The NFL Network often gets praise, and deservedly so, for its series A Football Life. The show chronicles the, well, football lives of some of the greatest and most beloved (and occasionally hated, ahem, Art Modell) and famous figures in the history of the sport. To less fanfare, the network debuted a companion series on Tuesday nights that portrays the very opposite of that show’s aim, and it’s deserving of your time.
Undrafted, a six-part series airing on Tuesdays that concludes December 9 (though past episodes are available on the NFL Now service) is more or less what it sounds like. The documenatry follows various aspiring football players who were, for whatever reason, not picked in the NFL Draft. Some of the players include men who have second jobs (Jonathan Sharpe is an exterminator) and men who have families, like 27-year-old BYU standout Harvey Unga.
The show is something extremely key for a program on a league-owned network: honest. It covers all of the angles of a life as an undrafted player. It’s not sugarcoated that some of these guys, maybe most of them, will not make it. The show manages to be light and hit all the notes of typical football documentaries, but with the added tension that you’re watching a movie that may not give you the happy ending.
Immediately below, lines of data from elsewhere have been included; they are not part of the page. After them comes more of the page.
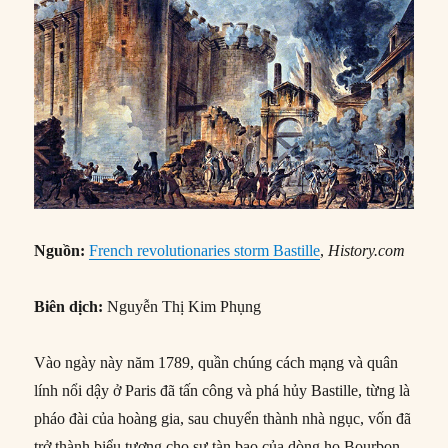
Nguồn:
French revolutionaries storm Bastille
,
History.com
Biên dịch:
Nguyễn Thị Kim Phụng
Vào ngày này năm 1789, quần chúng cách mạng và quân
lính nổi dậy ở Paris đã tấn công và phá hủy Bastille, từng là
pháo đài của hoàng gia, sau chuyển thành nhà ngục, vốn đã
trở thành biểu tượng cho sự tàn bạo của dòng họ Bourbon.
The show is an intriguing idea, at least in my opinion, because it has a staid format to it, like perhaps an HBO 24/7, but it could potentially last for many, many seasons. You would constantly be taking new athletes into the series and when players either retired or finally got a job with an NFL team, transition them out. You could drop and rejoin various players throughout the show. There are limitless possibilities despite an obvious format.
I give the NFL Network a lot of credit for not only committing to a program that shows part of the dark side to having an NFL dream, but executing it extremely well. If you have the NFL Now app or a chance to catch it on a rerun, give Undrafted a shot, and check out the last two episodes on Tuesdays at 9 p.m. ET if you can. It’s the rare league-produced documentary on current athletes that manages to feel neutral, and all the more important because of it. It’s the perfect companion to A Football Life each week.